Dallas County Schools bus cameras = profiteering?

My feathers got rankled: I heard from a motorist who got two $300 citations for being safe, prudent, and reasonable, all thanks to unreasonable use of school bus flashing lights and automated ticketing machines installed on Dallas County Schools‘s buses.

I fired off the below letter to my Texas legislators. If you are also concerned, contact your legislators (find them here) and Dallas County Schools (info@dcschools.com).

My letter:

Senator Duell and Representative Sheets,

Dallas County Schools has installed automated ticketing machines on its school buses. These machines photograph motorists who pass a stopped school bus that has its red lights flashing.

I am aware of motorists getting pointless $300 automated traffic citations, These are due to how Dallas County Schools bus drivers are using their flashing red lights.

In this case, school bus drivers are activating their red lights when departing or entering bus occupants are simply walking between a bus and a school. These pedestrians will not cross a road. Last I checked, cars don’t drive on sidewalks or across school lawns, so this use of red light flashers to stop cars on an adjacent road–where departing or entering school bus occupants won’t even go–is an abuse of power and disrespectful to Texas citizens.

This needs legislative attention for two reasons:

First, if the law requires bus drivers to use flashing red lights even when it’s pointless, the law should be revised. Drivers should only be permitted to use flashing red lights when students entering or departing the bus are actually going to cross the road that the bus is on.

Second, if this is due to Dallas County Schools policy, then this needs to be investigated by the legislature as an unprecedented cash grab. $300 per automated citation is egregious. This is 400% the cost of a statutorily-authorized red light camera ticket. And that begs the point: are automated ticketing machines on school buses even statutorily-authorized?

I realize we’re in tough economic times, but it’s egregious for Dallas County Schools to collude with area cities to set up unusually expensive traffic tickets enforced by a statutorily-unauthorized automated ticketing machines, apparently so that they can abuse motorists who, while being on the wrong side of the law, could not have possibly endangered a student: you can’t run over kids that won’t even be in the road!

Aren Cambre

Skepticism of the law

I’m not a Lawrence Lessig fan. He’s too radical, but he still had a great quote last year:

…I am a little surprised by the respect that non lawyers typically give the law. Because lawyers’ view is one of constant skepticism. We constantly ask and demand of the law that it explain to us: How does this make sense? And we never presume that we happen to have a body of regulation that makes sense. We always examine. Where it does make sense, we say good for the law, and we encourage people to follow it. But where it makes no sense, our perspective is that the law needs to be changed.

He only encourages obedience to laws that make sense. Later he wrote “Stop believing, stop listening, stop deferring. Feel entitled to question this system.

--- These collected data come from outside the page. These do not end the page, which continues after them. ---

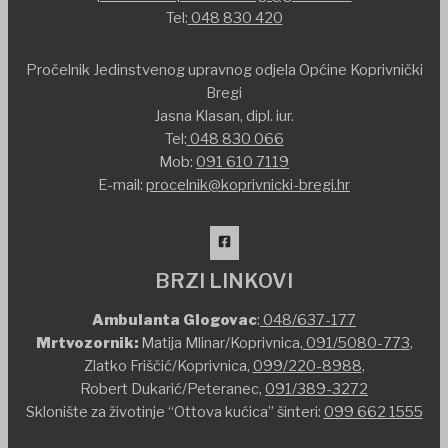
Tel:
048 830 420
Pročelnik Jedinstvenog upravnog odjela Općine Koprivnički
Bregi
Jasna Klasan, dipl. iur.
Tel:
048 830 066
Mob:
091 610 7119
E-mail:
procelnik@koprivnicki-bregi.hr
BRZI LINKOVI
Ambulanta Glogovac
:
048/637-177
Mrtvozornik:
Matija Mlinar/Koprivnica,
091/5080-773
,
Zlatko Friščić/Koprivnica,
099/220-8988
,
Robert Dukarić/Peteranec,
091/389-3272
Sklonište za životinje “Ottova kućica” šinteri:
099 662 1555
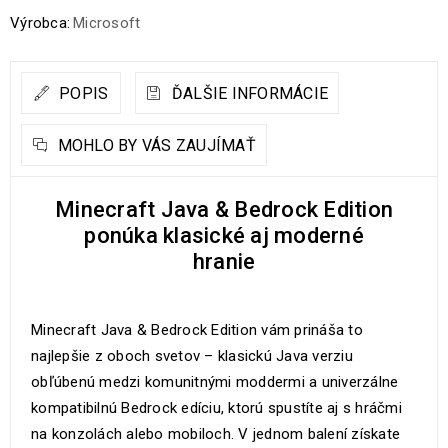
Výrobca:
Microsoft
POPIS
ĎALŠIE INFORMÁCIE
MOHLO BY VÁS ZAUJÍMAŤ
Minecraft Java & Bedrock Edition
ponúka klasické aj moderné
hranie
Minecraft Java & Bedrock Edition vám prináša to
najlepšie z oboch svetov – klasickú Java verziu
obľúbenú medzi komunitnými moddermi a univerzálne
kompatibilnú Bedrock edíciu, ktorú spustíte aj s hráčmi
na konzolách alebo mobiloch. V jednom balení získate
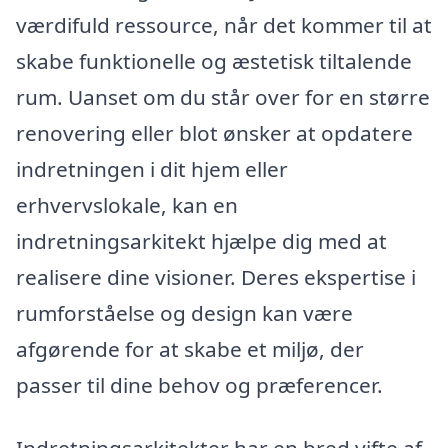
værdifuld ressource, når det kommer til at
skabe funktionelle og æstetisk tiltalende
rum. Uanset om du står over for en større
renovering eller blot ønsker at opdatere
indretningen i dit hjem eller
erhvervslokale, kan en
indretningsarkitekt hjælpe dig med at
realisere dine visioner. Deres ekspertise i
rumforståelse og design kan være
afgørende for at skabe et miljø, der
passer til dine behov og præferencer.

(Getting Our Values around Copyright Right, EDUCAUSE Review, March/April 2010)

This is refreshing. Usually, I see the paintywaist viewpoint, that all law deserves to be obeyed just because it exists.


Law is just an approximation of right and wrong. It’s often off.

Americans were once required to return slaves, but it was never wrong to ignore this law and help slaves become free. Similarly, suppose 75 mph is safe on a road. 75 mph is illegal if the speed limit sign says 65, but it’s not wrong.